A man nervously paced up and down the corridors, glancing time and again at the clock. Its hands seemed to be moving too slow in comparison to the excitement and the anticipation growing in his chest.

He fiddled with the button of his shirt, scratched his chin, and rubbed his temples.

"Sir, please sit down," said a nurse passing by.

He slouched onto one of the empty steel chairs outside the room.

After a few moments, he would get up, go to the glass windows and try to peer through the green curtains. Nothing was visible except for a sliver of light through the heavy blinds blocking the view.

Sighing, he would come back to the large window in the corridor and look out at the new leaves growing on the trees.

It was April and the snow had melted, but the atmosphere was still and cold. It was early morning and his warm breath fogged the glass.

He had been up the whole night and desperately needed a coffee to keep going. But he was too tense to leave the place even for a minute.

A butterfly came flying and sat on the window, the first signs of approaching spring. It had a unique splash of warm orange and red on its fragile wings.

A thousand thoughts were flooding into the mind of the man. He was still contemplating the joys of becoming a father and was trying to think out a name. He didn't know if it would be a girl or a boy, but either way, he expected that it would be beautiful. His wife Hannah was very pretty.

A sudden gust of wind caught the fragile butterfly, flattening it tight against the glass. Desperately it struggled, its delicate wings fluttering uselessly. Another gust tore it away.

A loud insistent beeping caught the man off guard. The insect forgotten, he spun around. The lights on the door of the labour ward were flashing a vivid pink.

From inside came the wail of a newborn.

But his joy was swallowed by the screams of pain and agony.

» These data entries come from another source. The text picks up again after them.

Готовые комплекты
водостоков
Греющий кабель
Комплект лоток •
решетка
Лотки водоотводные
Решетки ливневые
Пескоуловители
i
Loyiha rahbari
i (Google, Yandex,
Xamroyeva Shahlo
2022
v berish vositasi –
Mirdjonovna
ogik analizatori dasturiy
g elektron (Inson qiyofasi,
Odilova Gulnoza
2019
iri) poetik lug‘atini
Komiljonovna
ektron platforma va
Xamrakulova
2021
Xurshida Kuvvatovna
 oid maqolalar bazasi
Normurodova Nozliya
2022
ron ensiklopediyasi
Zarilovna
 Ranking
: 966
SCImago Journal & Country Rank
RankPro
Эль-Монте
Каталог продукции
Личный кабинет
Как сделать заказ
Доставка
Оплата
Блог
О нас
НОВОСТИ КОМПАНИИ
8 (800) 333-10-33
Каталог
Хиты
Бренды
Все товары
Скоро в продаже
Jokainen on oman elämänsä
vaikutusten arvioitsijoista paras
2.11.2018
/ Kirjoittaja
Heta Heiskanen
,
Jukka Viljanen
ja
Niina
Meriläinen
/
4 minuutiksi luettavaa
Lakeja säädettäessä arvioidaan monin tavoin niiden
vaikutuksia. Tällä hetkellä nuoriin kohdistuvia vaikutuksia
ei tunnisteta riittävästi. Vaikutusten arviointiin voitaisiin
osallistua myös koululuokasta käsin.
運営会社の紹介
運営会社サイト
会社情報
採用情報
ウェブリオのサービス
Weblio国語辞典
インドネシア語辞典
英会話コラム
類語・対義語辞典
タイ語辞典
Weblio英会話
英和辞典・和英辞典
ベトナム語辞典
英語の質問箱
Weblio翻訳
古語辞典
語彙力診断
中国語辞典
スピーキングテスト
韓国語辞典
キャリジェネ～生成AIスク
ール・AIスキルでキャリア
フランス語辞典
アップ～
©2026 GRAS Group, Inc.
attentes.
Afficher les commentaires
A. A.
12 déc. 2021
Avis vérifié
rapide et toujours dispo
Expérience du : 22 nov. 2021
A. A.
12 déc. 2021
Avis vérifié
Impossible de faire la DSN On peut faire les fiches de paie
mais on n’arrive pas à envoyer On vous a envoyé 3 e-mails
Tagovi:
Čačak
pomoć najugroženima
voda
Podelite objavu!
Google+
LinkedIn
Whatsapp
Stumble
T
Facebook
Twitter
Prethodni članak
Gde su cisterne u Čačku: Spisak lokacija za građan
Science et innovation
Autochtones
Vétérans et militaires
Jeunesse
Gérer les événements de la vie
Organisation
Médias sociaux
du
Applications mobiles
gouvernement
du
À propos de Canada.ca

"Hannah!" he shouted and pushed into the room. In his chest his heart pounded, his lips moving in an inaudible prayer.

But he was unprepared for the sight that greeted him.

Hannah was sitting up on the hospital bed, half propped on her elbows, her face contorted with pain. The mackintosh beneath her spread-open legs was soiled with blood and amniotic fluid.

The doctor was holding up a wriggling thing in his hand, but his eyes above his face-mask showed only a mixture of shock and worry.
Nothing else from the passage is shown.